On va pouvoir mettre en commun un certain nombre de choses, notamment les documents administratifs, publier quelque part nos façons de faire, un peu à la façon des logiciels libres, de façon à aider les entreprises qui souhaitent se lancer dans ce type d’aventure.
Fred : D’accord.
Laurent : Et donc, on est relié de façon informelle par une charte.
Et en gros, la charte, elle dit, on a envie de faire des logiciels libres et uniquement cela.
Et puis, on a envie d’un modèle social équitable.
Fred : D’accord.
Laurent : Voilà.
Fred : Et donc, vous trouvez quelque part un alliélement entre des valeurs et votre activité professionnelle.
Laurent : Absolument, oui.
Fred : Donc, tu es un homme heureux aujourd’hui.
Laurent : Alors oui, absolument.
Fred : Plus heureux qu’avant ?
Laurent : Plus heureux qu’avant, absolument.
D’ailleurs, je ne pourrais pas retourner…
Fred : C’est la question que j’allais te poser.
Est-ce que tu t’imagines ailleurs ?
Laurent : Non, je ne m’imagine pas du tout ailleurs.
À un moment donné, je me suis posé des questions au sujet de l’urgence climatique, puisque c’est quelque chose qui a pris beaucoup d’importance dans ma vie.
Mais finalement, j’ai réussi à mixer les deux activités, j’en parlerai tout à l’heure.
C’est un environnement social exceptionnel.
Je souhaite à tous les auditeurs de vivre ça.
Fred : On a parlé d’Easter-Eggs, du modèle de fonctionnement, on a parlé de logiciel libre, mais on n’a pas forcément défini ce qu’est le logiciel libre.

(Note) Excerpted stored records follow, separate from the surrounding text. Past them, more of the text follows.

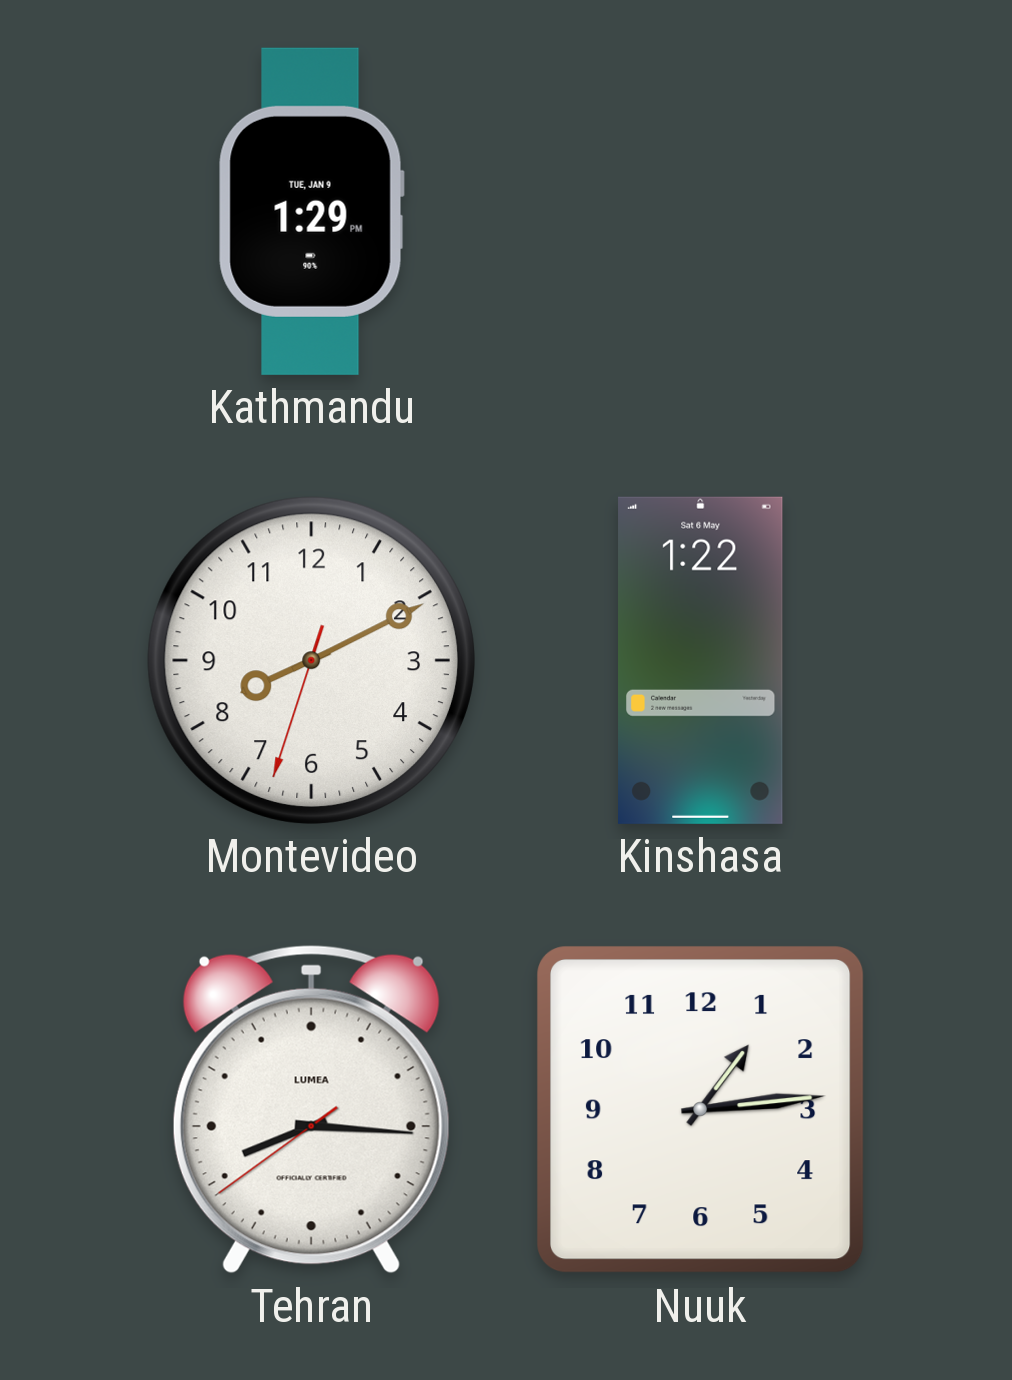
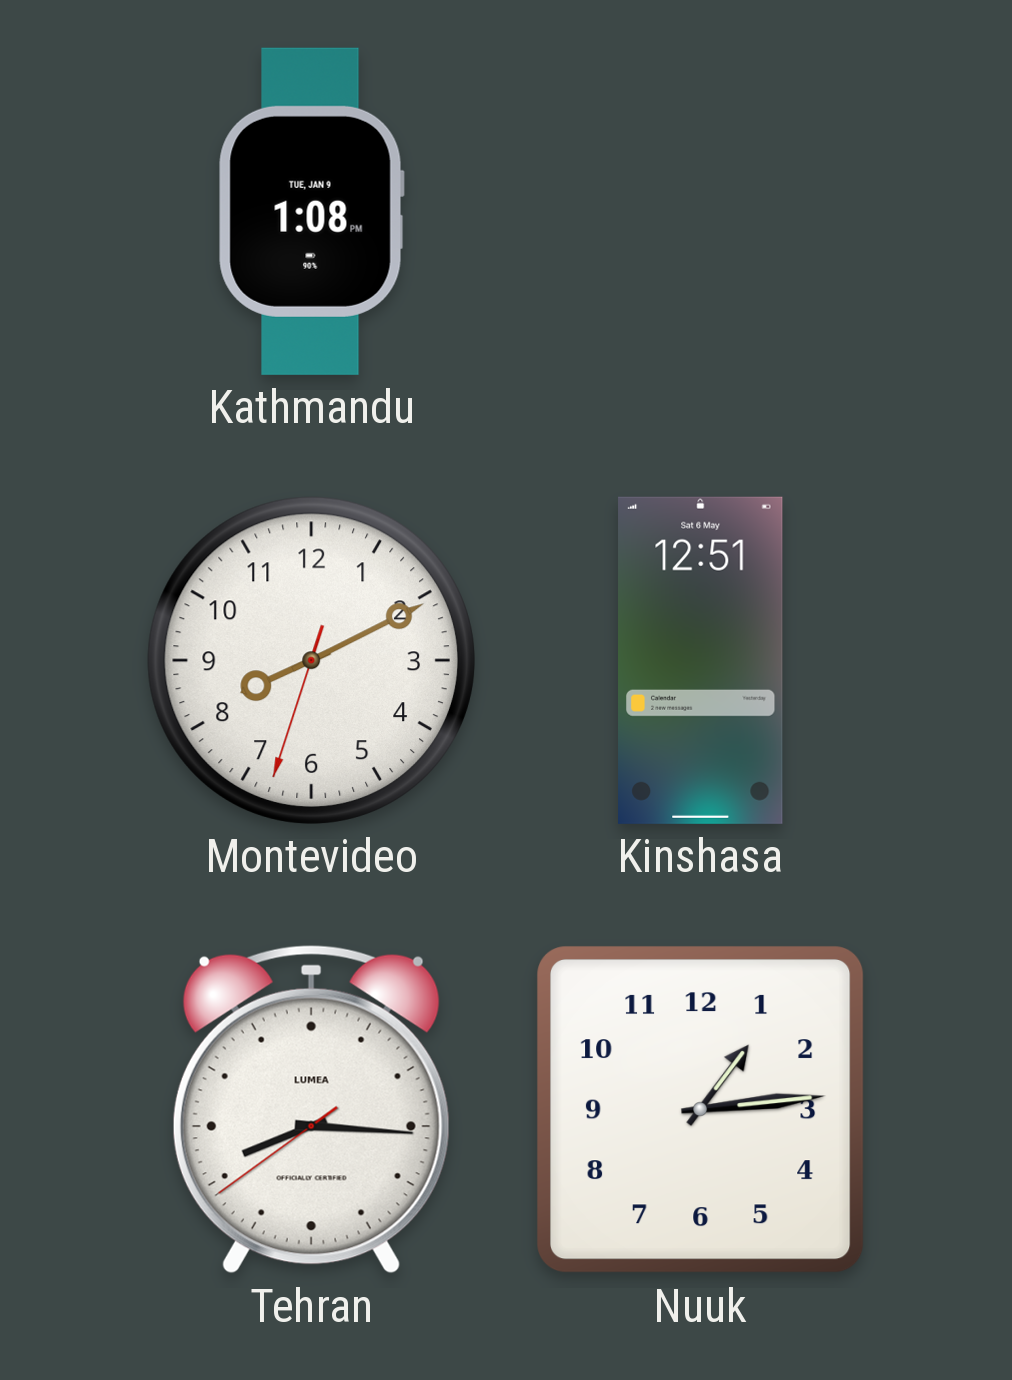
Kathmandu: 1:29 -> 1:08
Kinshasa: 1:22 -> 12:51
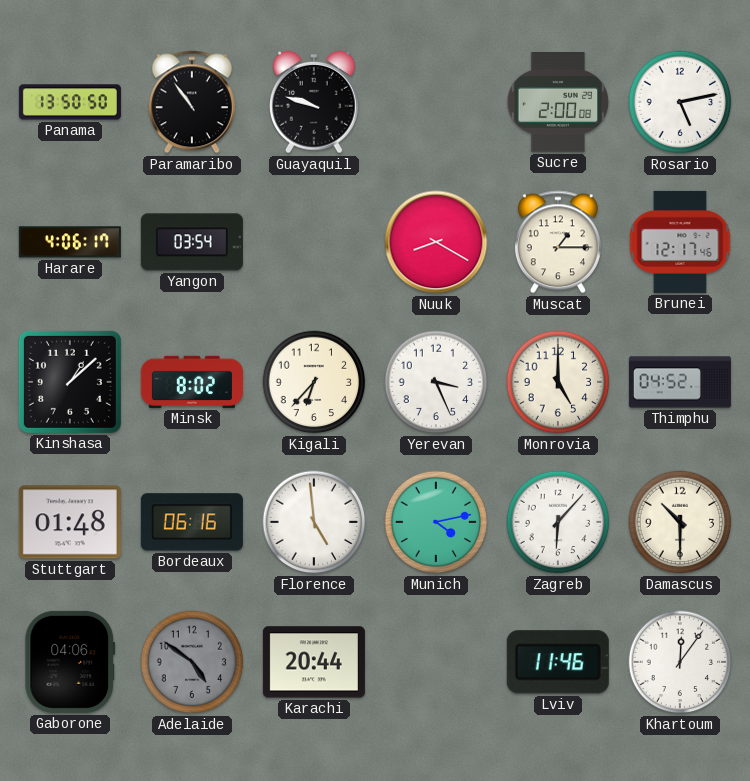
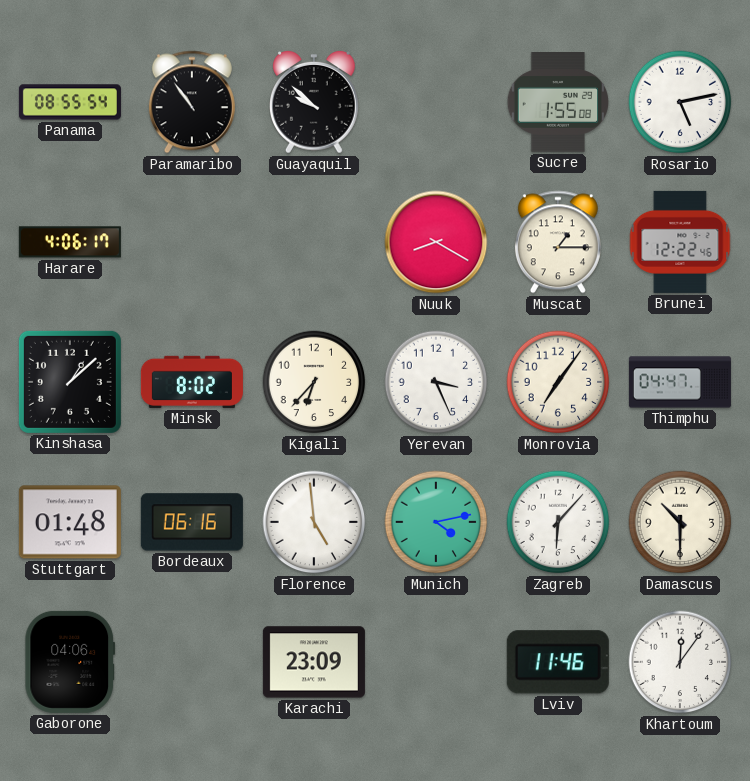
Panama: 13:50 -> 08:55
Guayaquil: 9:48 -> 9:52
Sucre: 2:00 -> 1:55
Yangon: 03:54 -> none
Brunei: 12:17 -> 12:22
Monrovia: 5:00 -> 7:06
Thimphu: 04:52 -> 04:47
Adelaide: 4:51 -> none
Karachi: 20:44 -> 23:09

Et toi, tu m’as mis dans les notes « le logiciel libre raconté à ma fille quand elle avait 5 ans »
C’est quoi ces histoires ?
Tu as raconté à ta fille ce qu’était le logiciel libre quand elle avait 5 ans ?
Laurent : Oui.
C’est toujours important de parler à ses enfants et de leur raconter ce qu’on fait de nos journées.
Quand on a 5 ans, on ne sait pas ce que c’est qu’un logiciel.
En revanche, on sait ce que c’est qu’un gâteau.
Et donc c’était l’histoire du petit lapin qui avait son anniversaire et qui invitait ses amis, qui faisait un gâteau aux carottes et ses invités trouvaient ce gâteau tellement bon qu’ils lui ont demandé la recette.
Alors, il dit « bien sûr, je vais te donner ma recette ».
Et cette recette, de cette façon-là, s’est diffusée de main en main.
De cette façon-là, cette recette s’est améliorée au cours du temps et ça faisait la différence avec le petit écureuil qui, lui, ne voulait pas partager sa recette et qui restait telle qu’elle est.
Et donc qui ne s’est pas amélioré au cours du temps et qui est devenu moins bon que la recette du lapin.
C’est une façon de parler à ma fille de mes journées.
Fred : D’accord.
Et donc logiciel libre, on en parle assez souvent sur Cause Commune, ce sont des logiciels qui sont développés de façon communautaire avec 4 libertés.
La liberté de l’utiliser et d’étudier son fonctionnement, de le copier et de le modifier.
Et quelque part, c’est un pont commun que des structures, des bénévoles, des entreprises, des collectivités créent et qui profitent à tout le monde.
Il y a de plus en plus de collectivités notamment qui s’engagent autour des logiciels libres dans l’émission Libre à vous ! sur Cause Commune, on en parle très souvent.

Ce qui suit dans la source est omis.